The Livonian Chronicle of Henry from the 1220s gives a firsthand account of the Christianization of Livonia, granted as a fief by the Hohenstaufen (de facto but not known as) the King of Germany, Philip of Swabia, to Bishop Albert of Riga (Albert of Buxhoeveden), nephew of Hartwig II, the Archbishop of Bremen, who sailed (1200) with a convoy of ships filled with armed crusaders to carve out a Catholic territory in the east as part of the Livonian Crusade. Bishop Albert founded the military order of the Livonian Brothers of the Sword (Fratres militiæ Christi Livoniae, Schwertbrüderorden) in 1202; Pope Innocent III sanctioned the establishment in 1204. Albert did so in order to aid the Bishopric of Riga in the conversion of the pagan Curonians, Livonians, Semigallians, and Latgalians living on the shores of the Gulf of Riga. The membership of the order comprised German "warrior monks". Alternative names of the order include the Christ Knights, Sword Brethren, and the Militia of Christ of Livonia. From its foundation, the undisciplined Order tended to ignore its supposed vassalage to the bishops. In 1215, Albert ordered the construction of a cathedral in Riga. In 1218, he asked King Valdemar II of Denmark for assistance, but Valdemar instead arranged a deal with the Brotherhood and conquered northern Estonia for Denmark. The Brotherhood had its headquarters at Fellin (Viljandi) in present-day Estonia, where the walls of the Master's castle still stand. Other strongholds included Wenden (Cēsis), Segewold (Sigulda) and Ascheraden (Aizkraukle). The commanders of Fellin, Goldingen (Kuldīga), Marienburg (Alūksne), Reval (Tallinn), and the bailiff of Weißenstein (Paide) belonged to the five-member entourage of the Order's Master.

Pope Gregory IX asked the Brothers to defend Finland from Novgorodian attacks in his letter of 24 November 1232; however, no known information regarding the knights' possible activities in Finland has survived. (Sweden eventually took over Finland after the Second Swedish Crusade in 1249.) In the Battle of Saule in 1236 the Lithuanians and Semigallians decimated the Order.
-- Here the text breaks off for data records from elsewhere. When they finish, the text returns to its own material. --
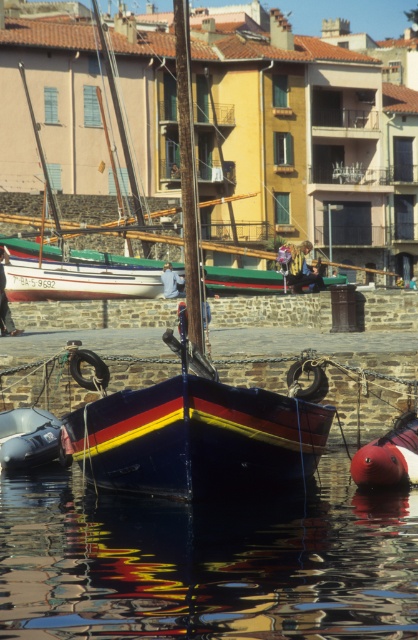 Does multicolored wooden boat at center have a greater height compared to metallic blue boat at lower left?

Yes.

Can you confirm if multicolored wooden boat at center is positioned above metallic blue boat at lower left?

Indeed, multicolored wooden boat at center is positioned over metallic blue boat at lower left.

Is point (38, 26) positioned behind point (38, 419)?

Yes, it is.

I want to click on multicolored wooden boat at center, so click(x=249, y=125).

Who is positioned more to the right, glossy water at center or multicolored wooden boat at center?

glossy water at center is more to the right.

Does glossy water at center lie in front of multicolored wooden boat at center?

Yes, glossy water at center is in front of multicolored wooden boat at center.

Does point (196, 508) come behind point (222, 49)?

No, (196, 508) is closer to viewer.

Find the location of `glossy water at center`. glossy water at center is located at coordinates (206, 561).

Which of these two, multicolored wooden boat at center or rubber red buoy at lower right, stands shorter?

rubber red buoy at lower right is shorter.

Who is positioned more to the left, multicolored wooden boat at center or rubber red buoy at lower right?

→ multicolored wooden boat at center is more to the left.

Is point (10, 184) closer to viewer compared to point (369, 449)?

No, it is behind (369, 449).

Locate an element on the screen. The height and width of the screenshot is (640, 418). multicolored wooden boat at center is located at coordinates pyautogui.click(x=249, y=125). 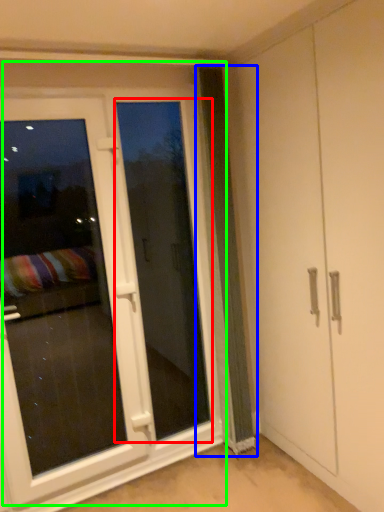 Question: Which object is the farthest from screen door (highlighted by a red box)? Choose among these: curtain (highlighted by a blue box) or door (highlighted by a green box).

Choices:
 (A) curtain
 (B) door

Answer: (A)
This disaster led the surviving Brothers to become incorporated into the Order of Teutonic Knights in the following year, and from that point on they became known as the Livonian Order. They continued, however, to function in all respects (rule, clothing and policy) as an autonomous branch of the Teutonic Order, headed by their own Master (himself de jure subject to the Teutonic Order's Grand Master).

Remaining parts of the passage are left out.